"""

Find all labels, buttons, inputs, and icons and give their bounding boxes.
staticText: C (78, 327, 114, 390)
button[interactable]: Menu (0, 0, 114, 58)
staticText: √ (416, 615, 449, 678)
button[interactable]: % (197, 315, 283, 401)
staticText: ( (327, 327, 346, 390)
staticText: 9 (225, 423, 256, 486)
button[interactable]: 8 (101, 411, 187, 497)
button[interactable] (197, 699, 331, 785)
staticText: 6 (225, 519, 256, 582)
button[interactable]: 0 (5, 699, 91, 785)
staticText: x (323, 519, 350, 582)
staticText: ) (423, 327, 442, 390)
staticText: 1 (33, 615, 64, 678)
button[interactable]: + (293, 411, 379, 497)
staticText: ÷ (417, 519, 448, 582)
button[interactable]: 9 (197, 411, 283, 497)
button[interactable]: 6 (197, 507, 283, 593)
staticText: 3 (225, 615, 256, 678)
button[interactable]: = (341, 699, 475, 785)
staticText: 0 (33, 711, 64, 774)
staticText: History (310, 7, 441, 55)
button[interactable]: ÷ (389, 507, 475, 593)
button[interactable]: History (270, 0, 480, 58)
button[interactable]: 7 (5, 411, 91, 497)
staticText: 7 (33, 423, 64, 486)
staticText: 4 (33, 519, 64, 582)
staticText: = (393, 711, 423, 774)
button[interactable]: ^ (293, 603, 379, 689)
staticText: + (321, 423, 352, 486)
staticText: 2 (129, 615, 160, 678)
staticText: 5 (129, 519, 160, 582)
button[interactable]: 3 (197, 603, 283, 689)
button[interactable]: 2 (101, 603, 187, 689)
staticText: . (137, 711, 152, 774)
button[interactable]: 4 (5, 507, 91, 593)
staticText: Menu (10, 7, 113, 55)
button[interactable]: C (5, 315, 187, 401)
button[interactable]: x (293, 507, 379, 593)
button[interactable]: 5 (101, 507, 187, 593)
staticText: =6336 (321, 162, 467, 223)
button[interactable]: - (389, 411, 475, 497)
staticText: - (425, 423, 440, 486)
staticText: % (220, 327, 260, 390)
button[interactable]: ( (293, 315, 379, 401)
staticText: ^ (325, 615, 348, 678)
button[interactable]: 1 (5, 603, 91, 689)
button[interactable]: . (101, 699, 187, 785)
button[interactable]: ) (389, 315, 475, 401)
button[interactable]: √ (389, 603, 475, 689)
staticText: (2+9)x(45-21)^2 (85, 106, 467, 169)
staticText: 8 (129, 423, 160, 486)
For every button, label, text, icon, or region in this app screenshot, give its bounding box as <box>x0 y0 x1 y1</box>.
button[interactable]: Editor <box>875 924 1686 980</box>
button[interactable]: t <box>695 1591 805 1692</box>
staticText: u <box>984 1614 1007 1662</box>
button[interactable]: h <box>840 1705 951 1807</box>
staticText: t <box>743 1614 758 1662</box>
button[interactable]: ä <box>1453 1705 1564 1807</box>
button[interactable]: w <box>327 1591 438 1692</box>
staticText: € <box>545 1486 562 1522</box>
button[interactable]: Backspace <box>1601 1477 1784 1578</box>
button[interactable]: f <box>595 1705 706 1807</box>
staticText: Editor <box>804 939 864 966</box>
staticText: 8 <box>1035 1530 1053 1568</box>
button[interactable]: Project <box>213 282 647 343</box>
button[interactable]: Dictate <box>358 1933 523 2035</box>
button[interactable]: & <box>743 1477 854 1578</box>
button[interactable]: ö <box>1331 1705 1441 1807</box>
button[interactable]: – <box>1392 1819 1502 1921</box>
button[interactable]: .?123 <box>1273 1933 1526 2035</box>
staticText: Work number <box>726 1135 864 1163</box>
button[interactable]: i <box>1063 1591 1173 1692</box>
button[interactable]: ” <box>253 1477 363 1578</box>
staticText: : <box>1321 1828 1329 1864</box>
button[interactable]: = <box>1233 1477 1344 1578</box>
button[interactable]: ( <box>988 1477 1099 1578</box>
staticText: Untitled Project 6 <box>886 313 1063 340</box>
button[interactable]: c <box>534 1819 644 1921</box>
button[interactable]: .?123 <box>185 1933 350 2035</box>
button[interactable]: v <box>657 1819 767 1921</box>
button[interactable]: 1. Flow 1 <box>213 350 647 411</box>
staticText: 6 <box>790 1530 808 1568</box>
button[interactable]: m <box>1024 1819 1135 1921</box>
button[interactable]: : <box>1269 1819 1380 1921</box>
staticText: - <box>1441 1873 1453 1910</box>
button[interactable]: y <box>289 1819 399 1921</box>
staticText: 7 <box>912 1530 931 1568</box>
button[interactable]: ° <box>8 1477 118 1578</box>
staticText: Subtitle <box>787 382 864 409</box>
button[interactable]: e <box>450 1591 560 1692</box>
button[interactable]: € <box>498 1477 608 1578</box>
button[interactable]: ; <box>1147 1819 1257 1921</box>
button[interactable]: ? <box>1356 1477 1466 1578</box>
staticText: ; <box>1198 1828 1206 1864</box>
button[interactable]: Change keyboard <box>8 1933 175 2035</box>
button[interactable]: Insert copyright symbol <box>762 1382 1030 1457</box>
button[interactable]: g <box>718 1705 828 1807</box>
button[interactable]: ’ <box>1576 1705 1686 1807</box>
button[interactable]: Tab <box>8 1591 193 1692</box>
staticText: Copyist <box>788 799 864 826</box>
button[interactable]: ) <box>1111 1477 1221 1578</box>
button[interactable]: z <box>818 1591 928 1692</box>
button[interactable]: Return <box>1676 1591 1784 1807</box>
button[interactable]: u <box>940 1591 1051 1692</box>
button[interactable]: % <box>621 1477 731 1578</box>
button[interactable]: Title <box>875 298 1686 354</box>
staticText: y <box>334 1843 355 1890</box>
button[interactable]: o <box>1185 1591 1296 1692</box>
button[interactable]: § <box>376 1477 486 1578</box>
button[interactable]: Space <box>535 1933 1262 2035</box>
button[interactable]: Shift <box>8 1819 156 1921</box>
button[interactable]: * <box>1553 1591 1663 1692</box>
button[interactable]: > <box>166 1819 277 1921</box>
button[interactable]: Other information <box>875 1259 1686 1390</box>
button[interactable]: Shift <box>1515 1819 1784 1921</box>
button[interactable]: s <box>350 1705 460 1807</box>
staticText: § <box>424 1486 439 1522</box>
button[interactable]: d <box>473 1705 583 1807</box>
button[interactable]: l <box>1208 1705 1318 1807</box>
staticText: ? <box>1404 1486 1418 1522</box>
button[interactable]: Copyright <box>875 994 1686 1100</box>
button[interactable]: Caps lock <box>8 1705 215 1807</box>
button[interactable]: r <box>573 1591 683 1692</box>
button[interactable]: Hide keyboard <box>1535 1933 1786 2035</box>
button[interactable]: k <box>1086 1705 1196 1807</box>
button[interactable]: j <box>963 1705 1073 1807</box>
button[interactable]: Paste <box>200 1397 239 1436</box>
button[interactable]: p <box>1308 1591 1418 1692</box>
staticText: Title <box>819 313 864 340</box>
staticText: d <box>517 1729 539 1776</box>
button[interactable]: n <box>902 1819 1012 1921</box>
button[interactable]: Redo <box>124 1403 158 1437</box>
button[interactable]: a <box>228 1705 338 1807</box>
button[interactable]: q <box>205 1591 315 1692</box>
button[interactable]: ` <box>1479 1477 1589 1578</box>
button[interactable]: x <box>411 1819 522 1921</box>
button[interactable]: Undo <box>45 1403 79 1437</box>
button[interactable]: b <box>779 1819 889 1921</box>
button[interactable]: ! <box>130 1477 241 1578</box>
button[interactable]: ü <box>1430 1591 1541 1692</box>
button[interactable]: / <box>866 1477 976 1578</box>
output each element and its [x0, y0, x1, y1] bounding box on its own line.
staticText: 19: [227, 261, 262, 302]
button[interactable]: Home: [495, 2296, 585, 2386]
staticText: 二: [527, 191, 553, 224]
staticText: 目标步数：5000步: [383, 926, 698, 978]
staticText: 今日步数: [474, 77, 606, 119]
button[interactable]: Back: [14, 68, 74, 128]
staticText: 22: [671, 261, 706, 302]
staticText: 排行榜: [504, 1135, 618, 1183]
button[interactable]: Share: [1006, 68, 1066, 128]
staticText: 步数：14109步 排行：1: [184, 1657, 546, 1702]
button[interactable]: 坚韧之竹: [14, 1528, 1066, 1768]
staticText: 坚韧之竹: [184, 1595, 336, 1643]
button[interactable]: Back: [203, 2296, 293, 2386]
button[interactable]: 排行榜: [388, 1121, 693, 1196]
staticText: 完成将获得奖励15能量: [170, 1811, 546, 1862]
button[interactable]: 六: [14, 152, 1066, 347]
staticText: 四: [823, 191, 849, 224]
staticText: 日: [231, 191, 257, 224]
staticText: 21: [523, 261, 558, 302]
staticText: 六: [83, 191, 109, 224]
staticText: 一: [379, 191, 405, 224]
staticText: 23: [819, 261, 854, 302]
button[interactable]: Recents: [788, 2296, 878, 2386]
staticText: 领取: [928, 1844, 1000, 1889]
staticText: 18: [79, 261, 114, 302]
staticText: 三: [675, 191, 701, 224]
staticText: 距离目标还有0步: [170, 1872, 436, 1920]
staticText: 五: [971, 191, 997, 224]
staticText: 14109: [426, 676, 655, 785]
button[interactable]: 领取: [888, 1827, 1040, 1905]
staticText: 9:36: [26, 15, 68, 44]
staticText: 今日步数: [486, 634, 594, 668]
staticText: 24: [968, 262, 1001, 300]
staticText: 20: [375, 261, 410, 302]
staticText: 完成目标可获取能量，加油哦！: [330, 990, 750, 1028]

"""

Using the records above, copy every line that has the word "Menu" in it.

=== Reply to the exercise ===
button[interactable]: Menu (0, 0, 114, 58)
staticText: Menu (10, 7, 113, 55)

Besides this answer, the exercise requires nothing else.